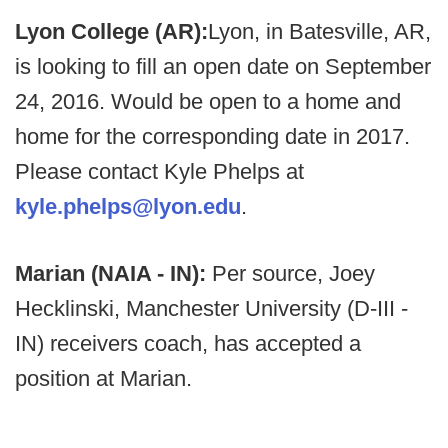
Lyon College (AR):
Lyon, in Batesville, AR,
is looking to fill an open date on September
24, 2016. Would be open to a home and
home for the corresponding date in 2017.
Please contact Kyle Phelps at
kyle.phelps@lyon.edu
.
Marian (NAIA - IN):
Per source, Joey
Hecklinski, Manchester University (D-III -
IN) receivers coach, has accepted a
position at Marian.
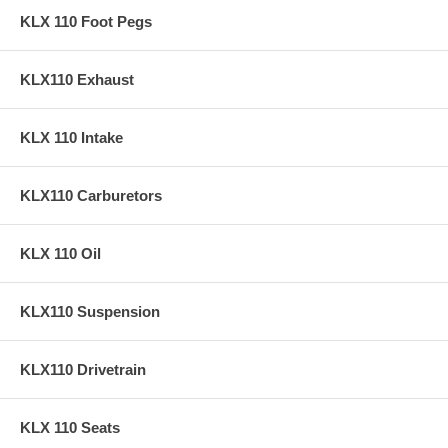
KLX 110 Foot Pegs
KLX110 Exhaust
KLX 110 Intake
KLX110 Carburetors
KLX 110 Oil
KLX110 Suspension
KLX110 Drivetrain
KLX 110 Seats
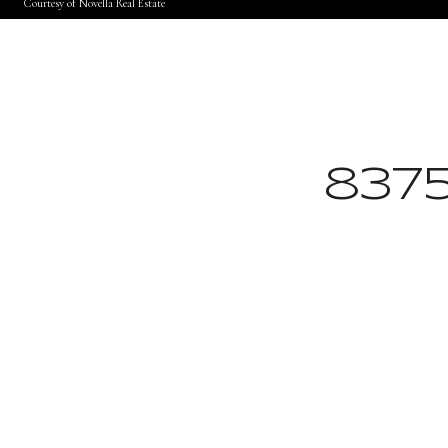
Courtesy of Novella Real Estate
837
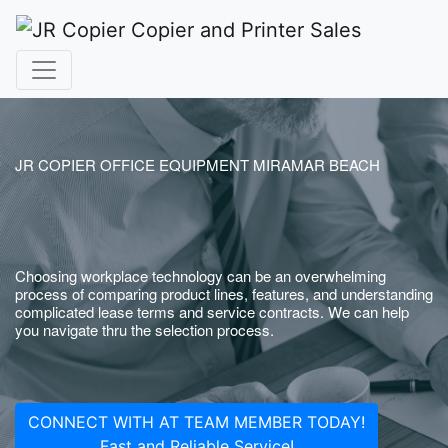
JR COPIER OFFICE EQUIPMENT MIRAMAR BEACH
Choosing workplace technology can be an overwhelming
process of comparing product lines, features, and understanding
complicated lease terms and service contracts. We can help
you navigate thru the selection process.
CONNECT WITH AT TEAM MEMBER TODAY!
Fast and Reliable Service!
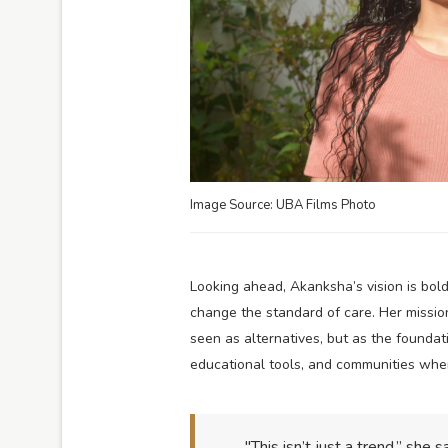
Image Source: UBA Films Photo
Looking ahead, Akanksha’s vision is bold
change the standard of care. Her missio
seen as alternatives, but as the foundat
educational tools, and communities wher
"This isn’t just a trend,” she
==
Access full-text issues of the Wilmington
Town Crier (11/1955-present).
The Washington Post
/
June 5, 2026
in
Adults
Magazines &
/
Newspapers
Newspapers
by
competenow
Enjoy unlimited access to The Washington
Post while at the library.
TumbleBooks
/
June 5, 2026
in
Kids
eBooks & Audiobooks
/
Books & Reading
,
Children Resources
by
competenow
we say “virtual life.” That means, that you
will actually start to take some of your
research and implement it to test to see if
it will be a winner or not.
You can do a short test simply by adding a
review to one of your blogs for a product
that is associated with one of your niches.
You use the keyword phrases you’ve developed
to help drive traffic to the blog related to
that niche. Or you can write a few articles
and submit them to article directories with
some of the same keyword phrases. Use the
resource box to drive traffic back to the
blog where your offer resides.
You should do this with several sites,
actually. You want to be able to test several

WHAT THE TASK ASKS: From the material above, set down exactly the lines starting at the one with "eBooks & Audiobooks" and ending at the one with "actually. You want to be able to test several", end lines included.

YOUR RESPONSE:
eBooks & Audiobooks
/
Books & Reading
,
Children Resources
by
competenow
we say “virtual life.” That means, that you
will actually start to take some of your
research and implement it to test to see if
it will be a winner or not.
You can do a short test simply by adding a
review to one of your blogs for a product
that is associated with one of your niches.
You use the keyword phrases you’ve developed
to help drive traffic to the blog related to
that niche. Or you can write a few articles
and submit them to article directories with
some of the same keyword phrases. Use the
resource box to drive traffic back to the
blog where your offer resides.
You should do this with several sites,
actually. You want to be able to test several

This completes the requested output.